━━━ PROVIDED RECORDS

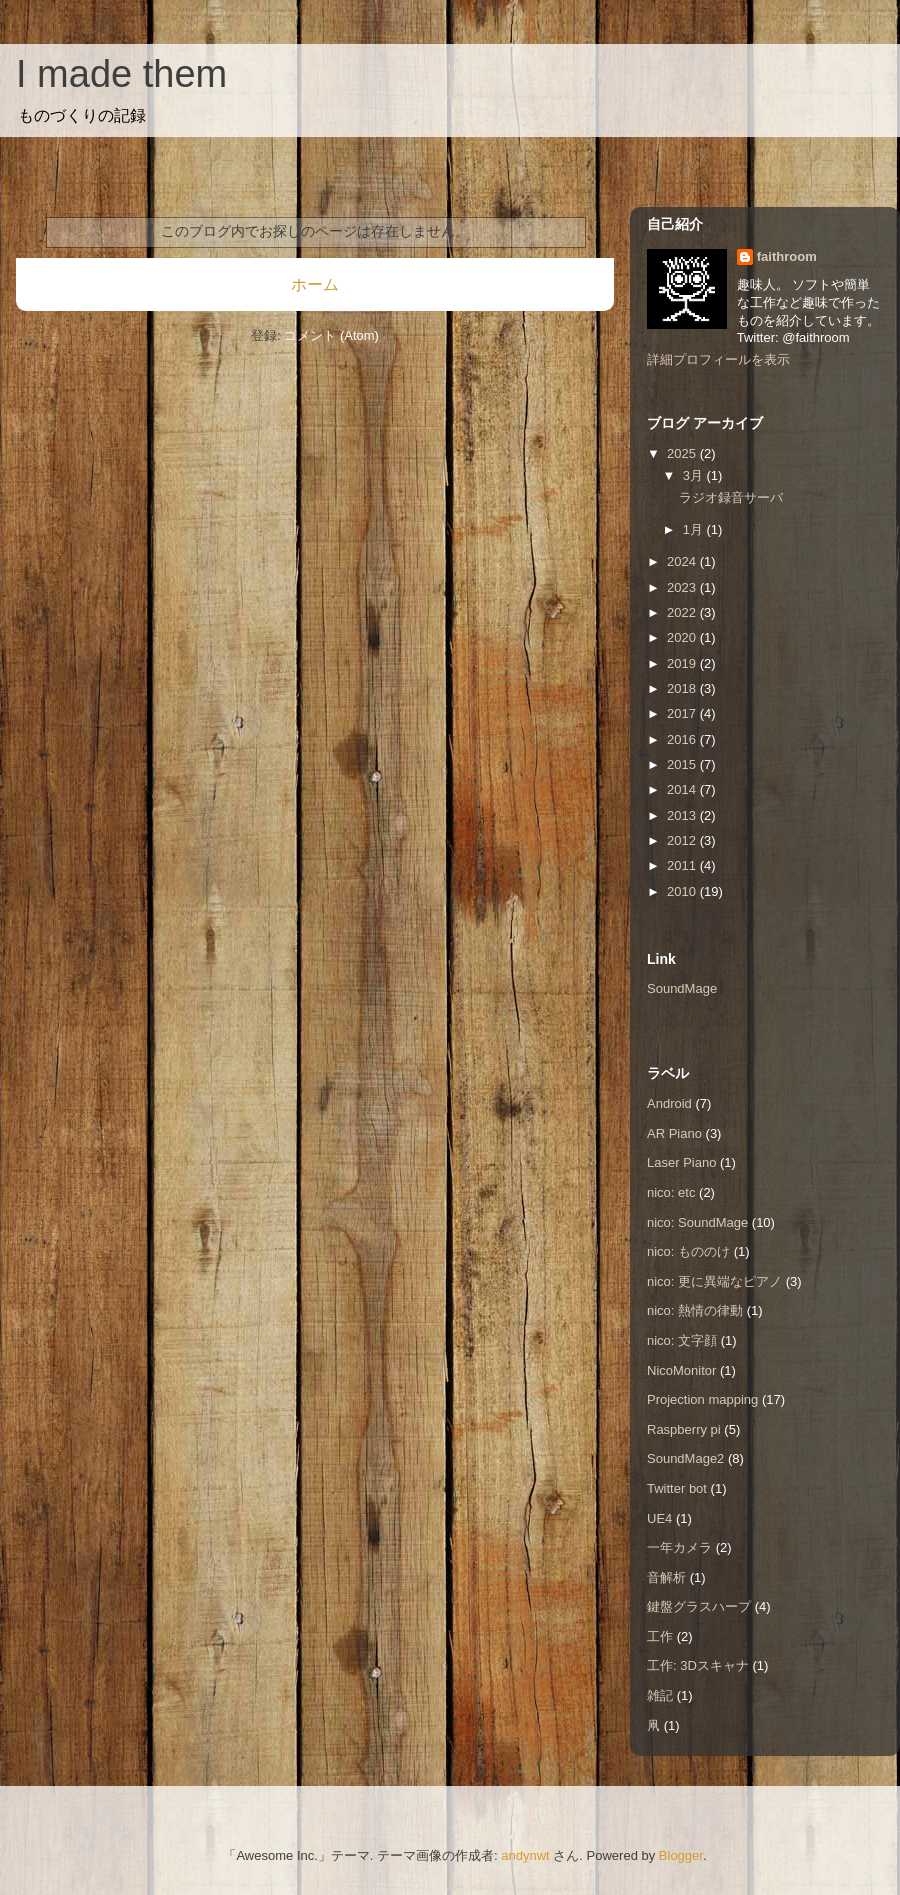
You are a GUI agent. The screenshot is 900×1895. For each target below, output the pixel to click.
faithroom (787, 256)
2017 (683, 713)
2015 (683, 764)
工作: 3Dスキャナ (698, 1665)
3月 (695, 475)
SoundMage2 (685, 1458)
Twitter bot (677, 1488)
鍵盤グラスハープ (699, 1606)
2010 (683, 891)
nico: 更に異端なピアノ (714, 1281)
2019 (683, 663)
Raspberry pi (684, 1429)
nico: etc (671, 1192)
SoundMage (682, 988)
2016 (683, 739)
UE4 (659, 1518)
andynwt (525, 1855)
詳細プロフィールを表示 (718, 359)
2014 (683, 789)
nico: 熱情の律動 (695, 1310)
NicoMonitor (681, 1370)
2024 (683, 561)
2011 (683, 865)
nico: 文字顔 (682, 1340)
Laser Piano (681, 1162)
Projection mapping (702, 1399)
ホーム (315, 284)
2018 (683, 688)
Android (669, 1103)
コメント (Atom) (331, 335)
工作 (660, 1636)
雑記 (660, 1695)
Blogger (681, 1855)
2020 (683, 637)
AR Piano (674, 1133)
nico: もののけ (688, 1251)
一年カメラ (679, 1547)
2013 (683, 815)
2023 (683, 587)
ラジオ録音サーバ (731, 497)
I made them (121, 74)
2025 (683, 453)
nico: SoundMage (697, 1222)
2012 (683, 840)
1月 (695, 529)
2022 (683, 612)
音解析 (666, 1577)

━━━━━━

### PROBLEM DETAILS
Please print exactly the lines from the one containing "一年カメラ (679, 1547)" through the last line of the records, both included, and nothing else.

### WRITTEN ANSWER
一年カメラ (679, 1547)
2013 (683, 815)
2023 (683, 587)
ラジオ録音サーバ (731, 497)
I made them (121, 74)
2025 (683, 453)
nico: SoundMage (697, 1222)
2012 (683, 840)
1月 (695, 529)
2022 (683, 612)
音解析 (666, 1577)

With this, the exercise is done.